▸ **The data**:
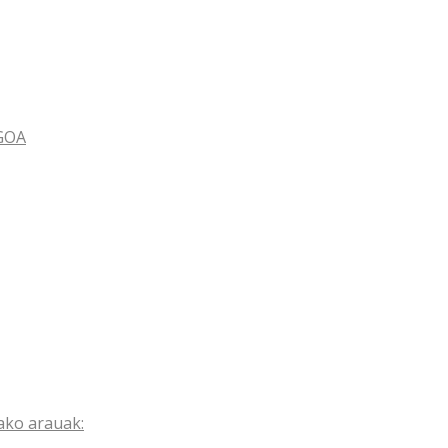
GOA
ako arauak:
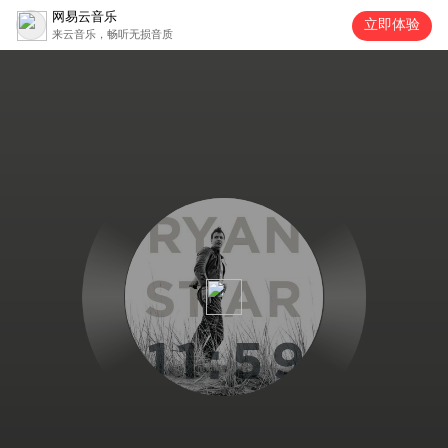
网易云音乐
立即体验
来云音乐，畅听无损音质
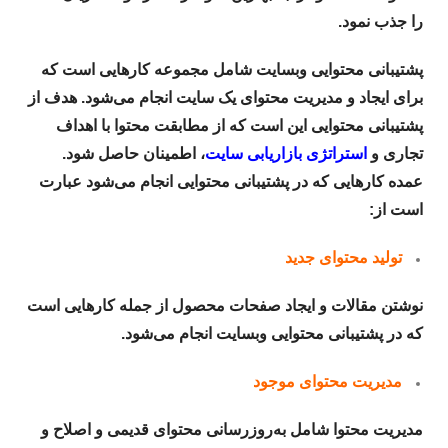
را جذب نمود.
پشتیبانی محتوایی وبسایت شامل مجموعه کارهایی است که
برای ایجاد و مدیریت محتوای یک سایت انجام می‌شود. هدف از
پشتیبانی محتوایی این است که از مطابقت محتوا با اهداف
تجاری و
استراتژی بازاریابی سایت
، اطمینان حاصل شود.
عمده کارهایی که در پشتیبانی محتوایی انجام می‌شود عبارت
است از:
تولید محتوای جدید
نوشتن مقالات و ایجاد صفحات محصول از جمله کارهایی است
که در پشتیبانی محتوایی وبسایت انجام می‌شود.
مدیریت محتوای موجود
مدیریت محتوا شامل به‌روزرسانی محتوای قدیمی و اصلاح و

▸ **Aim of the task**:
Repeat all the material exactly, but keep pictures out of the copy.

▸ **Output**:
GOA
ako arauak:
网易云音乐
立即体验
来云音乐，畅听无损音质
را جذب نمود.
پشتیبانی محتوایی وبسایت شامل مجموعه کارهایی است که
برای ایجاد و مدیریت محتوای یک سایت انجام می‌شود. هدف از
پشتیبانی محتوایی این است که از مطابقت محتوا با اهداف
تجاری و
استراتژی بازاریابی سایت
، اطمینان حاصل شود.
عمده کارهایی که در پشتیبانی محتوایی انجام می‌شود عبارت
است از:
تولید محتوای جدید
نوشتن مقالات و ایجاد صفحات محصول از جمله کارهایی است
که در پشتیبانی محتوایی وبسایت انجام می‌شود.
مدیریت محتوای موجود
مدیریت محتوا شامل به‌روزرسانی محتوای قدیمی و اصلاح و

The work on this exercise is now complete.